Colgó su vieja cámara en uno de los ganchos de la pared de su dormitorio: quería tenerla cerca de él. Había vivido tantos momentos con aquella cámara entre las manos, que le costaba mucho desprenderse de ella. Era hora de rendirse a lo que hacía demasiados años ya que era evidente. La evolución le había superado ahora que ya peinaba las pocas canas que quedaban sobre su cabeza, siempre cubierta por una bohemia gorra de cuadros escoceses. Al menos nadie le podría separar de su gorra, de la que no se desprendía ni siquiera en los días más calurosos del verano.

Era el último fotógrafo, que él supiese, que se había incorporado a la era digital de la fotografía. Hasta ahora, había tratado de mantener a flote su negocio aferrándose a aquellos clientes que, como él, tenían ya cierta edad para realizar el cambio, y ofreciendo a los demás una alternativa tradicional y bonita a los inexpresivos cedés en los que se presentaban ahora las fotografías. Pero ya casi nadie quería que le entregasen un grueso volumen de fotografías en papel, por muy cuidada que fuese su presentación, y el negocio hacía tiempo que ya no le proporcionaba ni el sustento diario.

Bajó al sótano de su vivienda, donde tenía su estudio, y repasó con la mirada las hermosas fotografías que adornaban las paredes. En su recorrido, se topó con el nuevo ordenador que ocupaba ahora un espacio considerable de su mesa. A su lado, como si estuviera tratando de desafiarle en el silencio de la noche, la cámara de fotografía digital le lanzaba miradas de soslayo, o al menos eso le parecía a él. Pasó de largo, dispuesto a no avivar aún más la melancolía que le había azotado con fuerza aquella noche de domingo, y se adentró en el cuarto de revelado.

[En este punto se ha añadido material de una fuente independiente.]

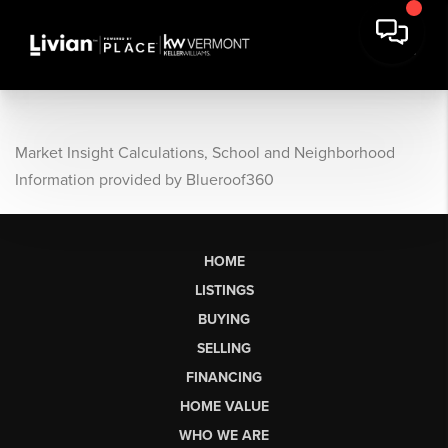
Market Insight Calculations, School and Neighborhood
Information provided by Blueroof360
HOME
LISTINGS
BUYING
SELLING
FINANCING
HOME VALUE
WHO WE ARE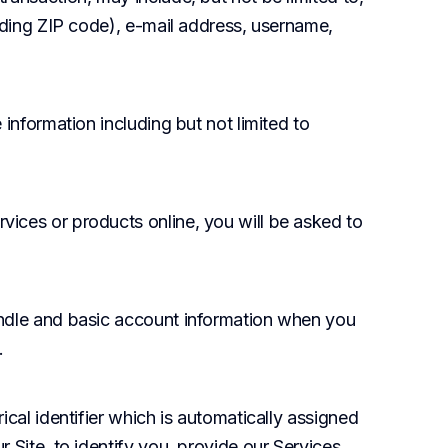
uding ZIP code), e-mail address, username, 
 information including but not limited to 
vices or products online, you will be asked to 
andle and basic account information when you 
.
cal identifier which is automatically assigned 
Site, to identify you, provide our Services, 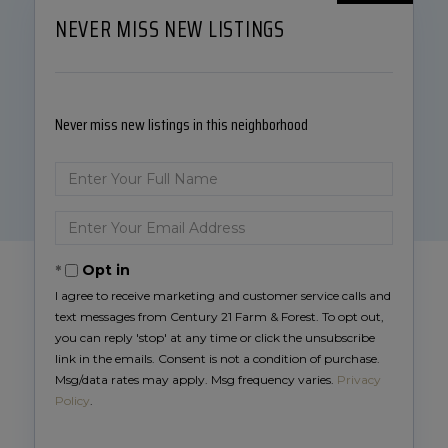
NEVER MISS NEW LISTINGS
Never miss new listings in this neighborhood
Enter
Full
Name
Enter
Your
Email
Opt in
I agree to receive marketing and customer service calls and
text messages from Century 21 Farm & Forest. To opt out,
you can reply 'stop' at any time or click the unsubscribe
link in the emails. Consent is not a condition of purchase.
Msg/data rates may apply. Msg frequency varies.
Privacy
Policy
.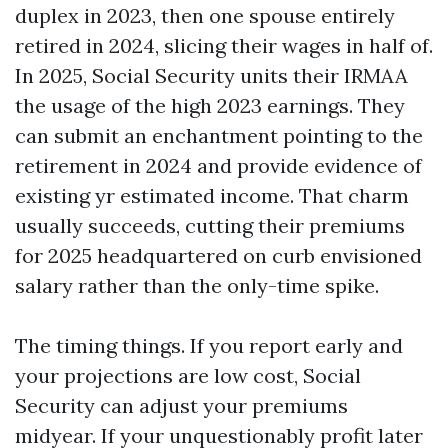
duplex in 2023, then one spouse entirely
retired in 2024, slicing their wages in half of.
In 2025, Social Security units their IRMAA
the usage of the high 2023 earnings. They
can submit an enchantment pointing to the
retirement in 2024 and provide evidence of
existing yr estimated income. That charm
usually succeeds, cutting their premiums
for 2025 headquartered on curb envisioned
salary rather than the only-time spike.
The timing things. If you report early and
your projections are low cost, Social
Security can adjust your premiums
midyear. If your unquestionably profit later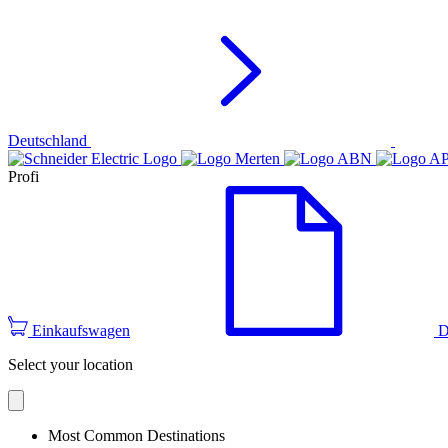
Deutschland
Profi
Einkaufswagen
D
Select your location
Most Common Destinations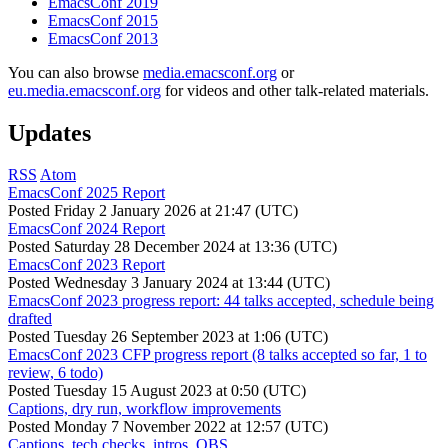
EmacsConf 2019
EmacsConf 2015
EmacsConf 2013
You can also browse
media.emacsconf.org
or
eu.media.emacsconf.org
for videos and other talk-related materials.
Updates
RSS
Atom
EmacsConf 2025 Report
Posted
Friday 2 January 2026 at 21:47 (UTC)
EmacsConf 2024 Report
Posted
Saturday 28 December 2024 at 13:36 (UTC)
EmacsConf 2023 Report
Posted
Wednesday 3 January 2024 at 13:44 (UTC)
EmacsConf 2023 progress report: 44 talks accepted, schedule being
drafted
Posted
Tuesday 26 September 2023 at 1:06 (UTC)
EmacsConf 2023 CFP progress report (8 talks accepted so far, 1 to
review, 6 todo)
Posted
Tuesday 15 August 2023 at 0:50 (UTC)
Captions, dry run, workflow improvements
Posted
Monday 7 November 2022 at 12:57 (UTC)
Captions, tech checks, intros, OBS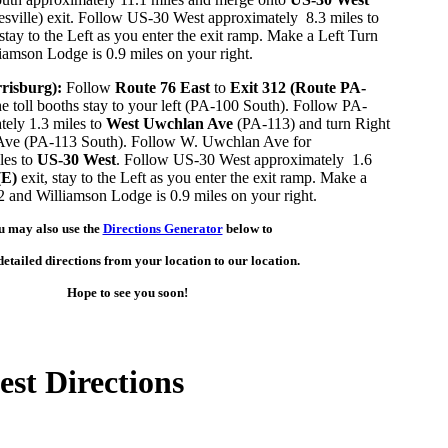
ville) exit. Follow US-30 West approximately 8.3 miles to
 stay to the Left as you enter the exit ramp. Make a Left Turn
iamson Lodge is 0.9 miles on your right.
risburg):
Follow
Route 76 East
to
Exit 312 (Route PA-
he toll booths stay to your left (PA-100 South). Follow PA-
ely 1.3 miles to
West Uwchlan Ave
(PA-113) and turn Right
ve (PA-113 South). Follow W. Uwchlan Ave for
les to
US-30 West
. Follow US-30 West approximately 1.6
(E)
exit, stay to the Left as you enter the exit ramp. Make a
2 and Williamson Lodge is 0.9 miles on your right.
u may also use the
Directions Generator
below to
etailed directions from your location to our location.
Hope to see you soon!
st Directions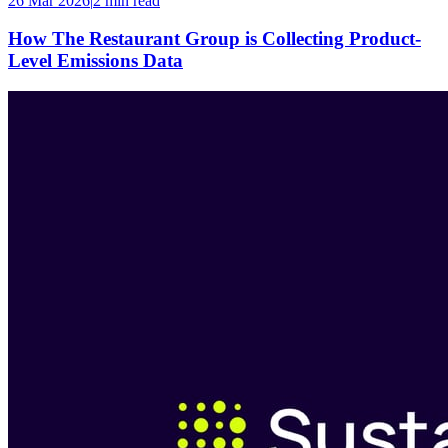
26 Mar 2026
|
2 min
read
How The Restaurant Group is Collecting Product-
Level Emissions Data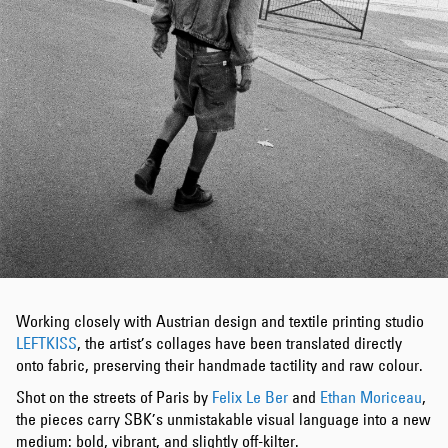
Working closely with Austrian design and textile printing studio
LEFTKISS
, the artist’s collages have been translated directly
onto fabric, preserving their handmade tactility and raw colour.
Shot on the streets of Paris by
Felix Le Ber
and
Ethan Moriceau
,
the pieces carry SBK’s unmistakable visual language into a new
medium: bold, vibrant, and slightly off-kilter.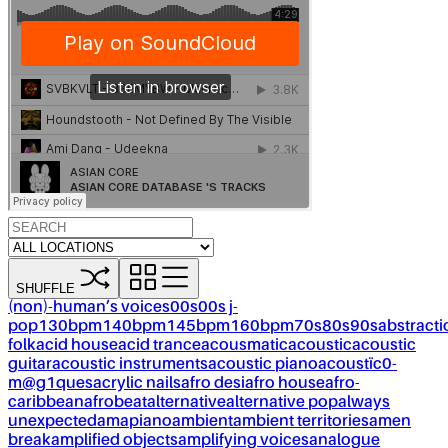
SHUFFLE
(non)-human’s voices
00s
00s j-
pop
130bpm
140bpm
145bpm
160bpm
70s
80s
90s
abstracti
folk
acid house
acid trance
acousmatic
acoustic
acoustic
guitar
acoustic instruments
acoustic piano
acoustïc0-
m@g1ques
acrylic nails
afro desi
afro house
afro-
caribbean
afrobeat
alternative
alternative pop
always
unexpected
amapiano
ambient
ambient territories
amen
break
amplified objects
amplifying voices
analogue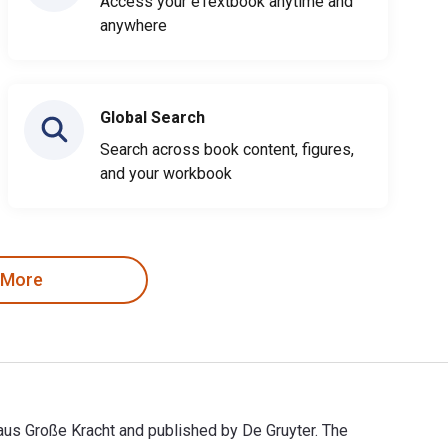
Access your eTextbook anytime and
anywhere
Global Search
Search across book content, figures,
and your workbook
 More
laus Große Kracht and published by De Gruyter. The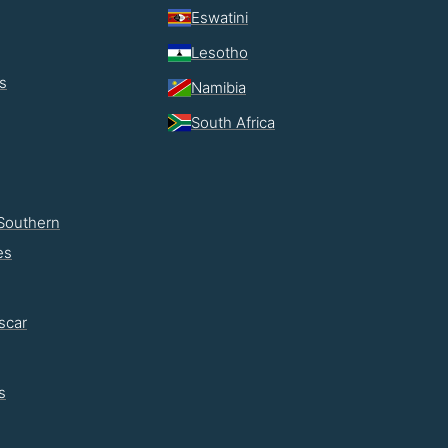
Eswatini
Lesotho
s
Namibia
South Africa
Southern
es
scar
s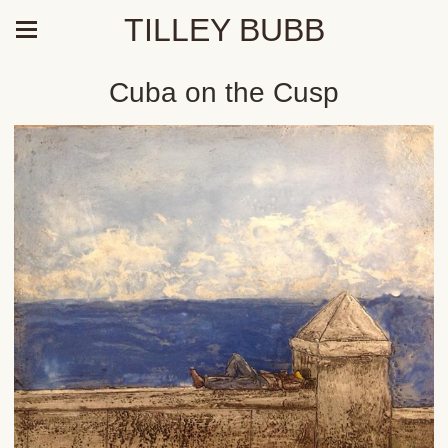
TILLEY BUBB
Cuba on the Cusp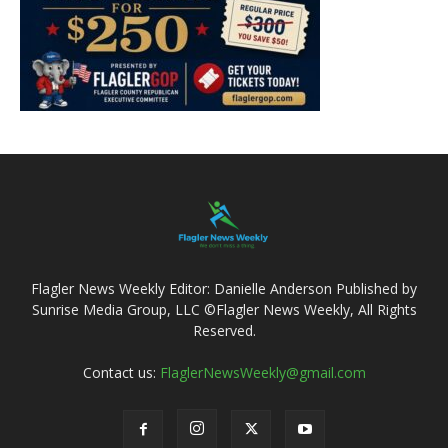
Flagler News Weekly Editor: Danielle Anderson Published by
Sunrise Media Group, LLC ©Flagler News Weekly, All Rights
Reserved.
Contact us:
FlaglerNewsWeekly@gmail.com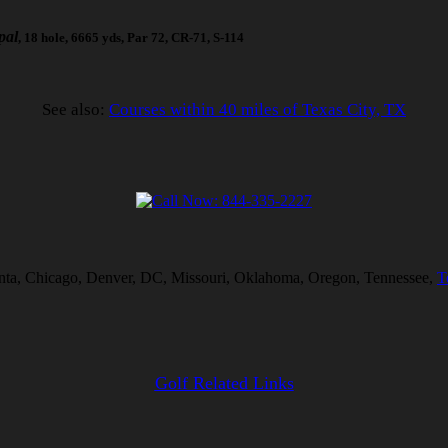
pal
, 18 hole, 6665 yds, Par 72, CR-71, S-114
See also:
Courses within 40 miles of Texas City, TX
tlanta, Chicago, Denver, DC, Missouri, Oklahoma, Oregon, Tennessee,
T
Golf Related Links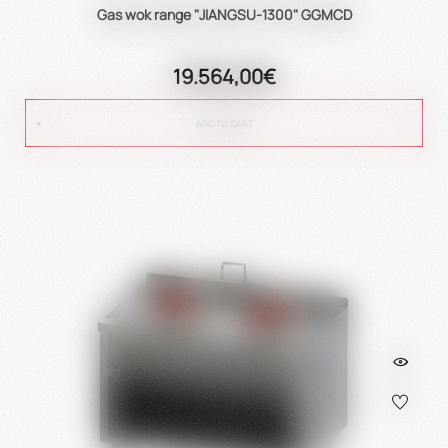
Gas wok range "JIANGSU-1300" GGMCD
19.564,00€
ADD TO CART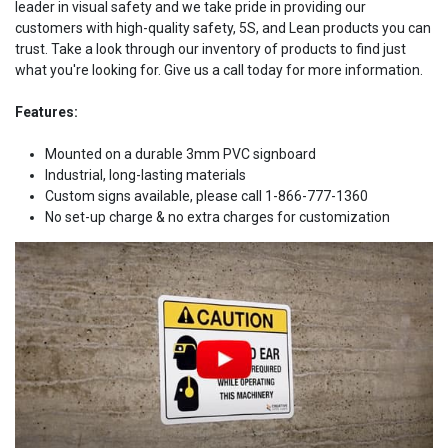
leader in visual safety and we take pride in providing our
customers with high-quality safety, 5S, and Lean products you can
trust. Take a look through our inventory of products to find just
what you're looking for. Give us a call today for more information.
Features:
Mounted on a durable 3mm PVC signboard
Industrial, long-lasting materials
Custom signs available, please call 1-866-777-1360
No set-up charge & no extra charges for customization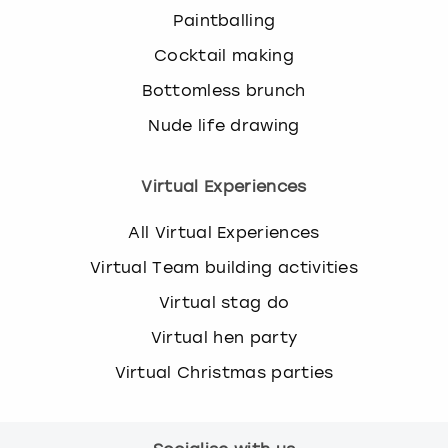
Paintballing
Cocktail making
Bottomless brunch
Nude life drawing
Virtual Experiences
All Virtual Experiences
Virtual Team building activities
Virtual stag do
Virtual hen party
Virtual Christmas parties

La oscuridad del cuarto lo abrazó como de costumbre. En su interior había pasado los mejores momentos de su vida. Allí, junto con todos los materiales que hacían de su trabajo algo vital para él, siempre se sentía seguro. Había sido su refugio desde su juventud, cuando aún conservaba sus rebeldes rizos rojizos y no precisaba de gorras que le cubrieran la cabeza. Vacías, las cubetas de los líquidos parecían morir en lenta agonía. Las últimas fotos en revelarse, tomadas junto con su familia aquel mismo fin de semana, aún colgaban prendidas con pinzas sobre su cabeza. En ellas veía sonrisas, cervezas compartidas, flores que se abren a un mundo nuevo, la felicidad en la cara sonriente de sus nietos.

En grandes archivadores, miles de negativos permanecían almacenados, así se aseguraba de que no se perdiese ninguno. Extrajo una bolsita al azar. El rostro feliz de unos novios le sonrió desde más de treinta años atrás y no pudo evitar soltar una lágrima. No se resignaba al hecho de tener que almacenar las fotografías, sus queridas imágenes de la vida, en un disco duro o en una diminuta tarjeta de memoria que seguro perdería en algún bolsillo de sus pantalones. Pero, sobre todo, no se abandonaba a la idea de dejar de utilizar aquel pequeño cuarto que siempre había sido para él su válvula de escape, la parte más bonita de su trabajo, de su vida.

A partir del día siguiente, se tendría que conformar con pulsar el botón de imprimir para que las fotografías quedasen plasmadas en un papel que nada tenía que ver con aquellos que él utilizaba. Movió la cabeza con gesto triste de un lado a otro y salió del cuarto de revelado. Pensó que nadie le podría quitar el placer de revelar sus fotografías personales, que todavía le quedaban muchos años de utilizar ese cuarto, que esas cubetas se volverían a llenar en el momento en que él lo desease, y que la oscuridad volvería a ser su reino particular.

En el estudio todo estaba preparado para la re inauguración del siguiente día. Se fue a la cama con una sonrisa. Tenía que descansar. Al fin y al cabo, el día de mañana sería un día importante.